Born in England, Leacock came to Canada at a young age and grew up on a farm in the Lake Simcoe area of Ontario. Before moving on to teaching at a university, Leacock - it should be a prerequisite of all university professors - taught in a regular school system for ten years. In 1906, Leacock wrote his first book, Elements of Political Science; it was to become a standard college textbook. In 1908, he went to Montreal's McGill, heading up its new department of Political Economy; he continued his association with McGill until his death.
A humorous, -- of the Haliburton, Dickens and Twain vein -- Leacock wrote his first humorous work, Literary Lapses in 1910; he subsequently wrote a humorous book, once a year, for the rest of his life. He spent his summer vacations on the shores of Lake Couchiching in Orillia, Ontario, his Mariposa, the little town in the Sunshine Sketches.
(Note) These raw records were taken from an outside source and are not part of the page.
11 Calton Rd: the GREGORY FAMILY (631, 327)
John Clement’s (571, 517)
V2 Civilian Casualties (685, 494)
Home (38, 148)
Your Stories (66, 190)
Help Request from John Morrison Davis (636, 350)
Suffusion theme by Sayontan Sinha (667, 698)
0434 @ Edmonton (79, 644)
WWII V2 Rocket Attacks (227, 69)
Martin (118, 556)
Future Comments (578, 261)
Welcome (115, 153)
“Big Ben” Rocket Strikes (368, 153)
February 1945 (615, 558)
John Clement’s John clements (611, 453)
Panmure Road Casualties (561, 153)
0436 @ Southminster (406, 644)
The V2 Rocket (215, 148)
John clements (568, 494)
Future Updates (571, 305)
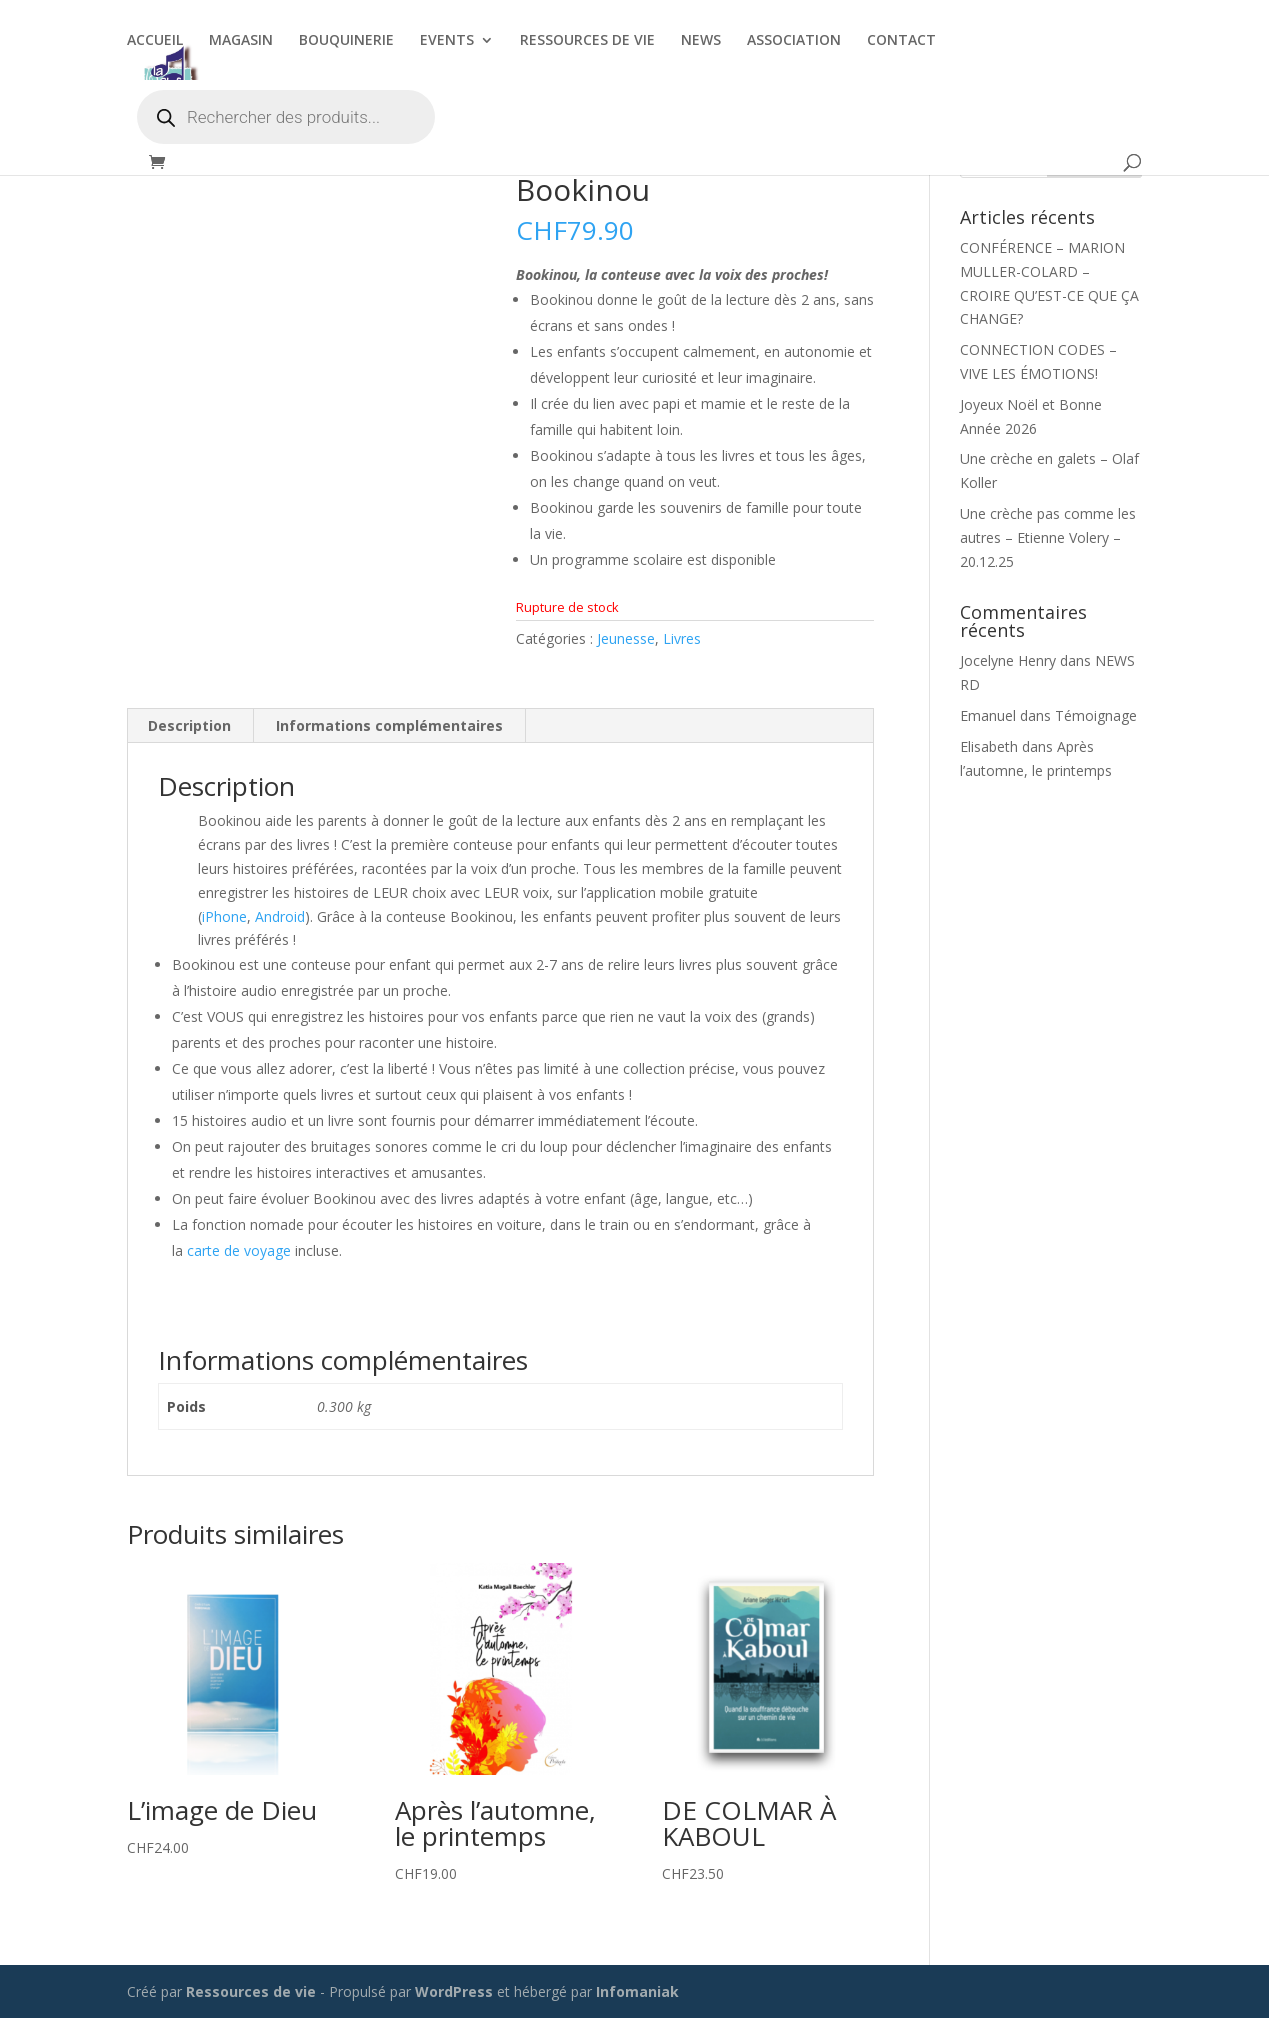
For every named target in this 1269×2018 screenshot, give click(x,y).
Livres (682, 638)
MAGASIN (241, 41)
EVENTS (447, 41)
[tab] (190, 726)
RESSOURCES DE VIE (587, 41)
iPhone (224, 916)
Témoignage (1096, 715)
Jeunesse (626, 638)
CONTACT (901, 41)
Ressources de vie (253, 1991)
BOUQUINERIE (346, 41)
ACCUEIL (155, 41)
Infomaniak (637, 1991)
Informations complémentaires (389, 725)
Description (189, 725)
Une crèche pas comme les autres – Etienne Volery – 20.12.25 (1048, 537)
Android (280, 916)
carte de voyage (239, 1250)
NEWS (701, 41)
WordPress (454, 1991)
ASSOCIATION (794, 41)
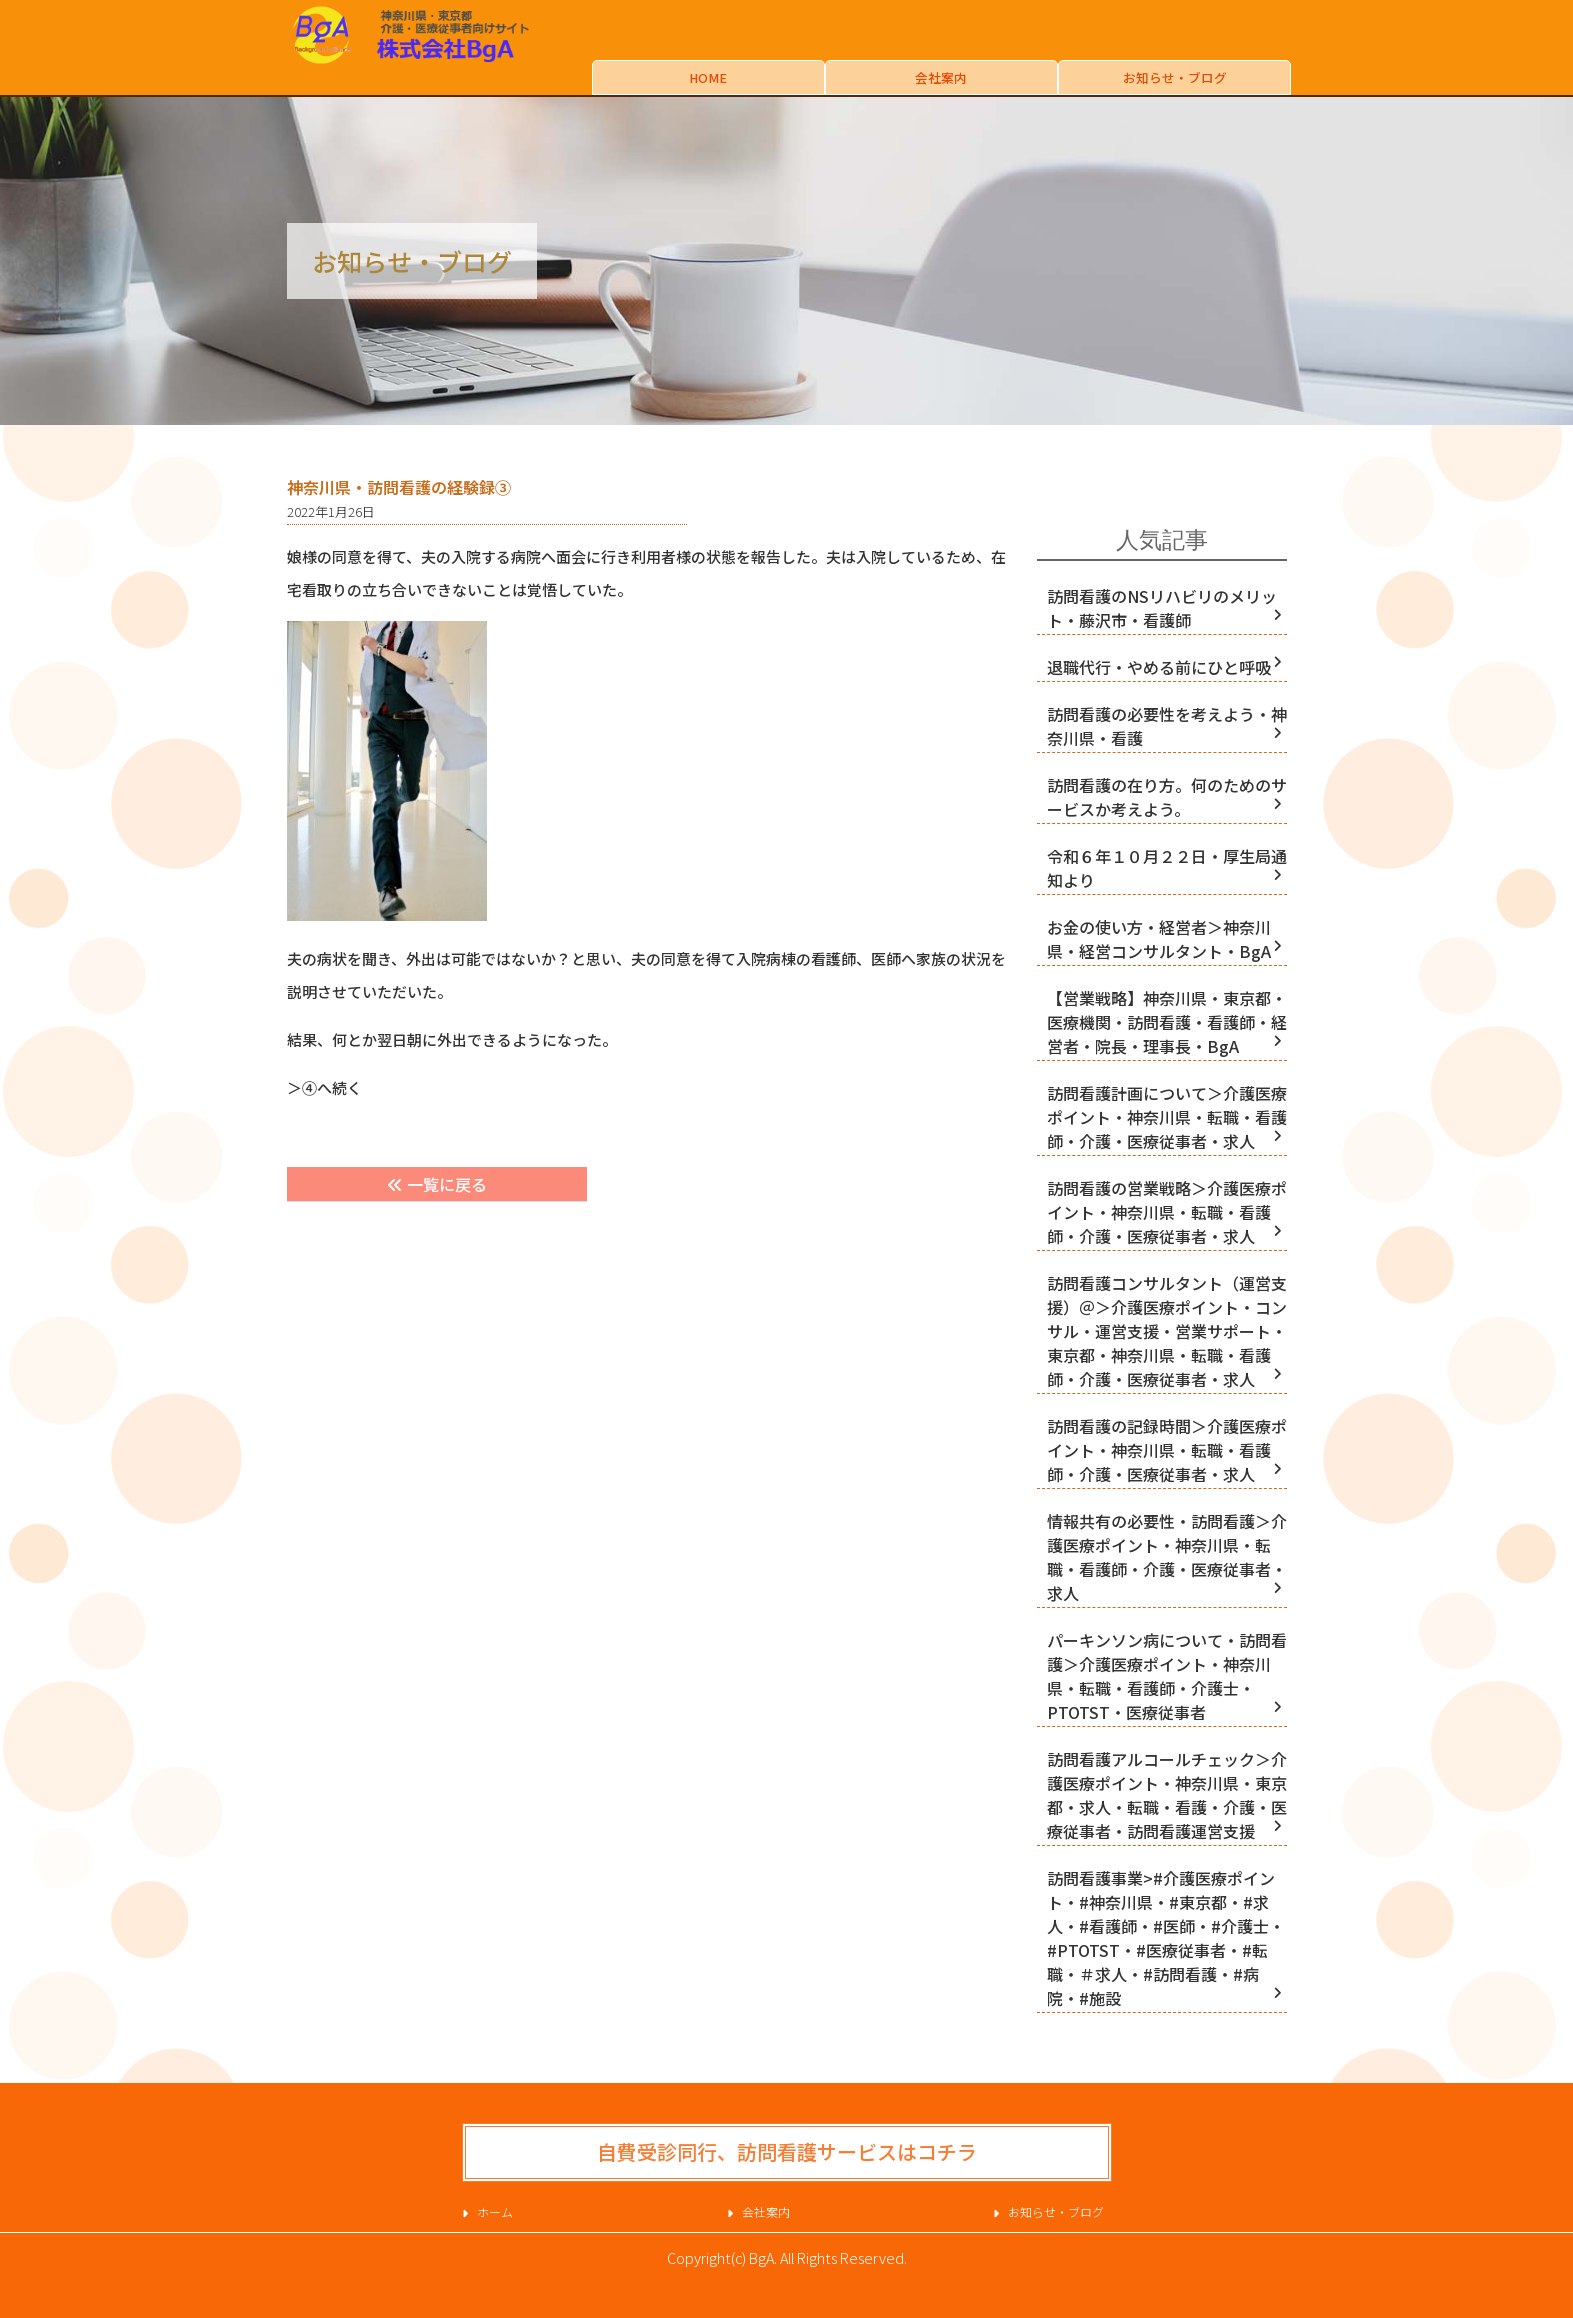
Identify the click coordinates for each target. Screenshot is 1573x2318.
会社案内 (941, 77)
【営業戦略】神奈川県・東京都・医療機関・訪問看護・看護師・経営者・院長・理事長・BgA (1167, 1022)
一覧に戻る (437, 1184)
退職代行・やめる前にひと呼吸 (1159, 667)
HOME (708, 77)
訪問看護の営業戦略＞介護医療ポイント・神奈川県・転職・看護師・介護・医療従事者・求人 (1167, 1212)
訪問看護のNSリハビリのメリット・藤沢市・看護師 (1162, 608)
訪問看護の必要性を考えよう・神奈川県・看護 (1167, 726)
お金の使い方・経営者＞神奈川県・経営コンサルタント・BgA (1159, 939)
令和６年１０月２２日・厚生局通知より (1167, 868)
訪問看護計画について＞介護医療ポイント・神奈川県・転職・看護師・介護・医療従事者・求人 (1167, 1117)
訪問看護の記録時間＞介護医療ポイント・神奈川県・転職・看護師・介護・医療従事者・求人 (1167, 1450)
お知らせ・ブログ (1175, 77)
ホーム (495, 2211)
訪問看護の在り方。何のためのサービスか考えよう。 (1167, 797)
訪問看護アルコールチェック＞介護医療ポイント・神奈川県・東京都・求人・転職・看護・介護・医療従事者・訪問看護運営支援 (1167, 1795)
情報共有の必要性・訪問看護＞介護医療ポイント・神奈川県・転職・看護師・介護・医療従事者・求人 (1167, 1557)
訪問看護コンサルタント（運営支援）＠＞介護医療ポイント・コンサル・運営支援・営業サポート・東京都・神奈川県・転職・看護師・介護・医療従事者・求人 (1167, 1331)
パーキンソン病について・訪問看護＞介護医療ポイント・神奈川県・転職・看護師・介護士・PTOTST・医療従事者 (1167, 1676)
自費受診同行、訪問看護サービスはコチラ (787, 2151)
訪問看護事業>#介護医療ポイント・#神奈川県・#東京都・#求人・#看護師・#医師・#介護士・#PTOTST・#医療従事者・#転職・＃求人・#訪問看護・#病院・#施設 (1166, 1938)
Leacock had the gift, as he described it, of "liquefied loquacity" and he strove always to apply it to the life he saw around him "the genial corrective of the humorous point of view." As Professor Lomer pointed out in his index of Leacock's writings, Leacock touched upon an astonishing number of topics, including the "pompous politician and the bulky businessman." More known for his humerous work, the work of his I enjoyed best was one of his small books on a political theme (Our Heritage of Liberty); his vocation was, afterall, a political economist.